Trump HHS pick RFK wants to remove fluoride in drinking water

President-elect Donald Trump’s pick to lead the Health and Human Services Department is raising concerns in the dental community over his push to rid the country’s public water supply of fluoride, a mineral which has for decades been linked to cavity prevention.

Fluoride concerns

Robert F. Kennedy Jr., an environmental attorney and nephew of former President John F. Kennedy, posted on X on Nov. 2 that the incoming Trump administration "will advise all U.S. water systems to remove fluoride from public water."

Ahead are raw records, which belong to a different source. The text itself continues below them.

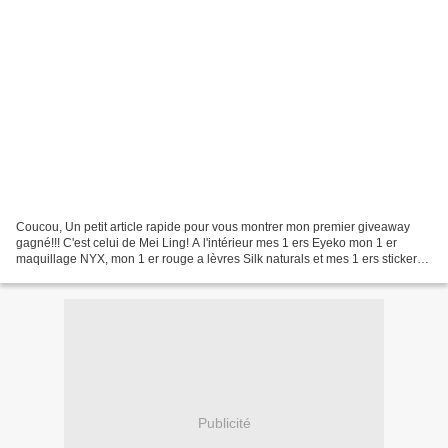
Coucou, Un petit article rapide pour vous montrer mon premier giveaway
gagné!!! C'est celui de Mei Ling! A l'intérieur mes 1 ers Eyeko mon 1 er
maquillage NYX, mon 1 er rouge a lèvres Silk naturals et mes 1 ers stickers
Konad! Que de nouveautés :D Je...
Publicité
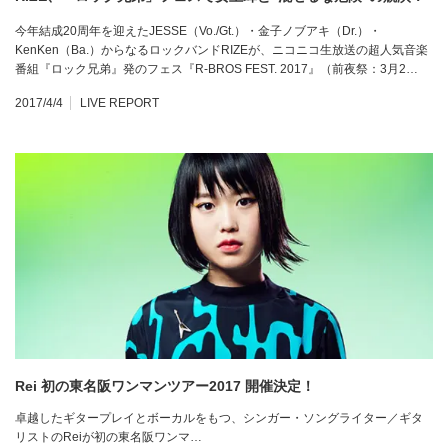
今年結成20周年を迎えたJESSE（Vo./Gt.）・金子ノブアキ（Dr.）・
KenKen（Ba.）からなるロックバンドRIZEが、ニコニコ生放送の超人気音楽
番組『ロック兄弟』発のフェス『R-BROS FEST. 2017』（前夜祭：3月2…
2017/4/4
LIVE REPORT
Rei 初の東名阪ワンマンツアー2017 開催決定！
卓越したギタープレイとボーカルをもつ、シンガー・ソングライター／ギタ
リストのReiが初の東名阪ワンマ…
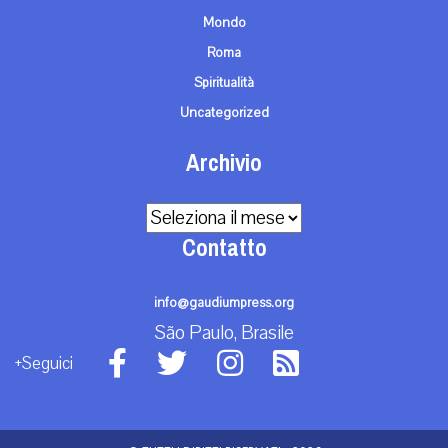
Mondo
Roma
Spiritualità
Uncategorized
Archivio
Archivio
Contatto
info@gaudiumpress.org
São Paulo, Brasile
+Seguici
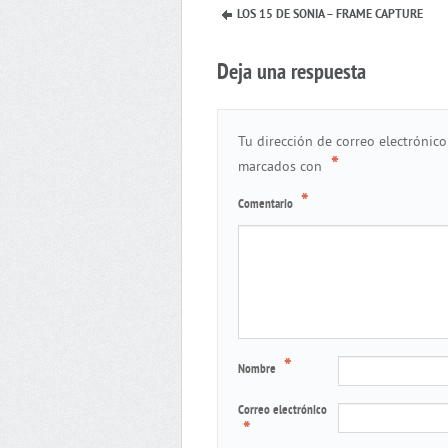
LOS 15 DE SONIA – FRAME CAPTURE
Deja una respuesta
Tu dirección de correo electrónico
*
marcados con
*
Comentario
*
Nombre
Correo electrónico
*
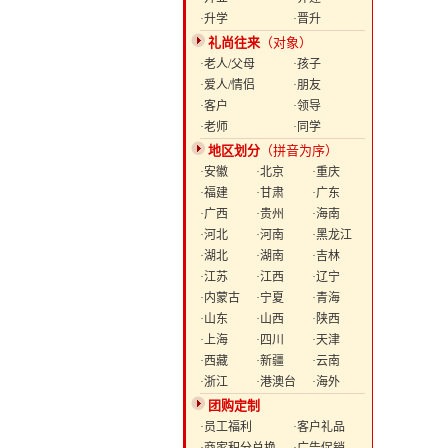
·升学
·晋升
礼尚往来
（对象）
·老人/父母
·孩子
·爱人/情侣
·朋友
·客户
·领导
·老师
·同学
地区划分
（拼音为序）
·安徽
·北京
·重庆
·福建
·甘肃
·广东
·广西
·贵州
·海南
·河北
·河南
·黑龙江
·湖北
·湖南
·吉林
·江苏
·江西
·辽宁
·内蒙古
·宁夏
·青海
·山东
·山西
·陕西
·上海
·四川
·天津
·西藏
·新疆
·云南
·浙江
·港澳台
·海外
团购定制
·员工福利
·客户礼品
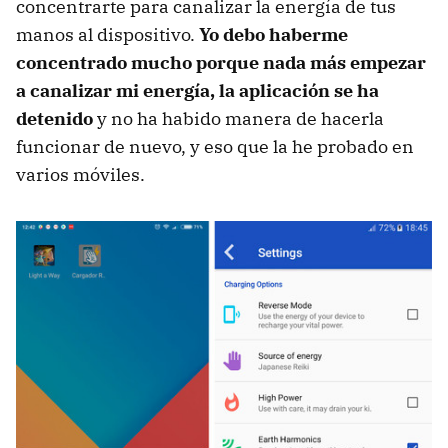
concentrarte para canalizar la energía de tus
manos al dispositivo.
Yo debo haberme
concentrado mucho porque nada más empezar
a canalizar mi energía, la aplicación se ha
detenido
y no ha habido manera de hacerla
funcionar de nuevo, y eso que la he probado en
varios móviles.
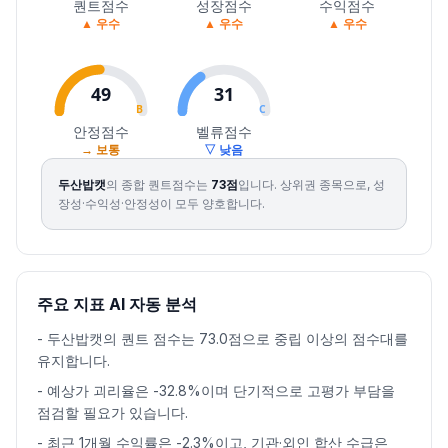
2026.08.06
64300
65200
62600
64000
-0.47
110574
퀀트점수
성장점수
수익점수
▲ 우수
▲ 우수
▲ 우수
2026.08.07
63400
63900
62200
63600
-0.62
78963
49
31
B
C
안정점수
벨류점수
→ 보통
▽ 낮음
두산밥캣
의 종합 퀀트점수는
73
점
입니다.
상위권 종목으로, 성
장성·수익성·안정성이 모두 양호합니다.
주요 지표 AI 자동 분석
-
두산밥캣의 퀀트 점수는 73.0점으로 중립 이상의 점수대를
유지합니다.
-
예상가 괴리율은 -32.8%이며 단기적으로 고평가 부담을
점검할 필요가 있습니다.
-
최근 1개월 수익률은 -2.3%이고, 기관·외인 합산 수급은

Kennedy, who dropped his own independent presidential bid and endorsed Trump in August, claimed that fluoride causes cancer, arthritis and even lowers IQ.

But dentists said decades of data show the mineral is overwhelmingly safe and effective.

"He’s not following the science. The science is concrete. It’s not something that was just discovered yesterday," said Dr. Scott Shamblott, who owns Shamblott Family Dentistry in Hopkins.

He said the dental health of people nationwide would dramatically worsen without fluoride in the public water supply.

"We’d be looking at more people that have infections, more people that need root canals and crowns and extractions for teeth that got beyond the point that we could save," he said. "It would be ugly."

Shamblott said fluoride can adversely affect teeth but only in quantities much higher than what is found in public water.

Minnesota started mandating fluoride in public water in 1970.

But Kennedy is not the only person skeptical of fluoride. 

In September, a federal judge in California found that the mineral "poses an unreasonable risk of reduced IQ in children." The judge, however, pointed out that he could not determine with certainty whether fluoride was harmful to public health. Still, he ordered the Environmental Protection Agency to regulate the mineral.

If confirmed, it is unclear whether Kennedy would have the authority to rid the nation’s water supply of fluoride. State and local governments decide whether to add fluoride to their water supply.